A Community Devoted to the Preservation and Practice of Celestial Navigation and Other Methods of Traditional Wayfinding
From: Frank Reed
Date: 2021 Sep 28, 08:08 -0700
Antoine, you wrote:
"On the other hand, when shooting Lunars, and by instinct I have always attempted to use a sextant with side error as small as possible, i.e. without accepting any visible side deviation."

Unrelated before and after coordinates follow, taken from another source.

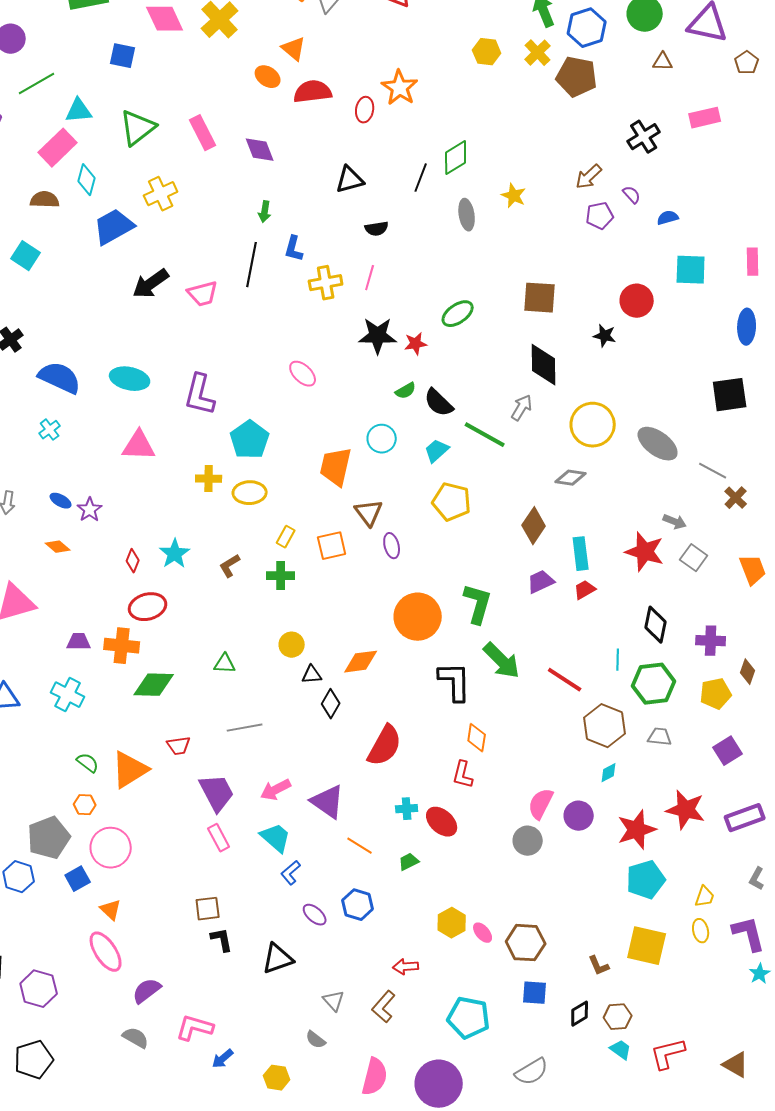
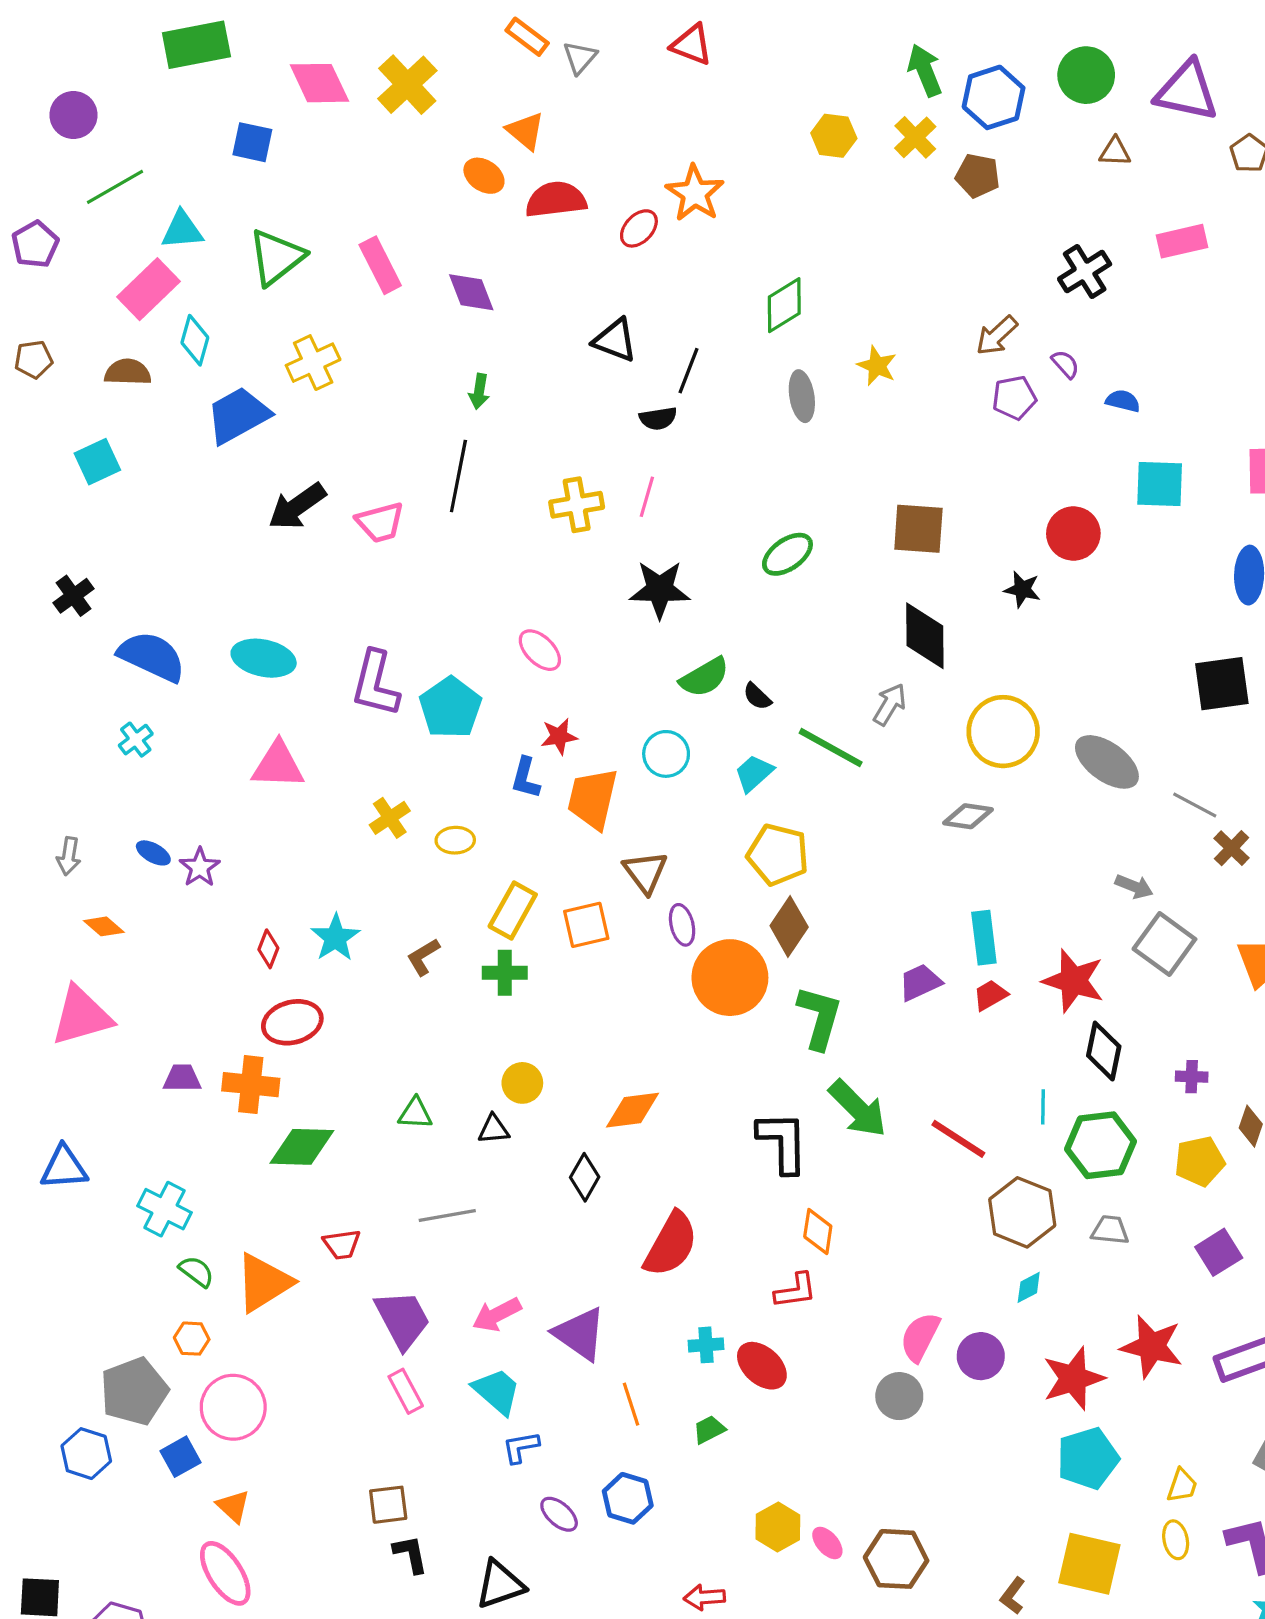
brown pentagon: (577, 77) -> (978, 176), size x0.7
red ellipse: (365, 110) -> (639, 228), turned 35
black line: (421, 178) -> (688, 371), moved
black triangle: (350, 180) -> (615, 340), turned 36
blue semicircle: (668, 218) -> (1123, 401), turned 30
blue L-shape: (294, 249) -> (526, 778), moved
cyan square: (26, 256) -> (97, 462), turned 32
red star: (416, 344) -> (559, 736), moved
green semicircle: (406, 391) -> (704, 677), size x1.5
black semicircle: (439, 403) -> (757, 696), size x0.6
cyan pentagon: (250, 440) -> (450, 708), moved
yellow cross: (209, 479) -> (390, 818), turned -35
yellow ellipse: (250, 493) -> (455, 840), size x0.7
brown diamond: (534, 526) -> (789, 926), moved
yellow rectangle: (286, 537) -> (513, 910), size x1.6
orange diamond: (58, 547) -> (104, 926), moved
red star: (645, 552) -> (1073, 981), moved
gray square: (694, 558) -> (1164, 944), size x1.4
orange circle: (418, 617) -> (730, 978), moved
purple cross: (711, 641) -> (1192, 1077), size x0.7
black triangle: (312, 675) -> (494, 1129), moved
cyan cross: (68, 695) -> (165, 1209), moved
red L-shape: (463, 775) -> (795, 1291), turned -112
orange line: (360, 846) -> (631, 1404), turned 40
blue L-shape: (291, 873) -> (521, 1447), turned 30
brown L-shape: (599, 966) -> (1013, 1596), turned 60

And my point in my earlier post is that this is unnecessary. Even if you have 5 minutes of arc of side offset, for any lunars with distances greater than 10° the resulting "side error" is less than 0.05' of arc which is completely negligible even for lunars. And since the error is inversely proportional to the tangent of the observed distance, the potential error is less than half an arcsecond for all distances from 45°-120°. I realize that we get carried away with accuracy when playing around with lunars, and that's part of the fun. But when you get down to a single arcsecond, this is no longer a rational concern. Side error is not a real error.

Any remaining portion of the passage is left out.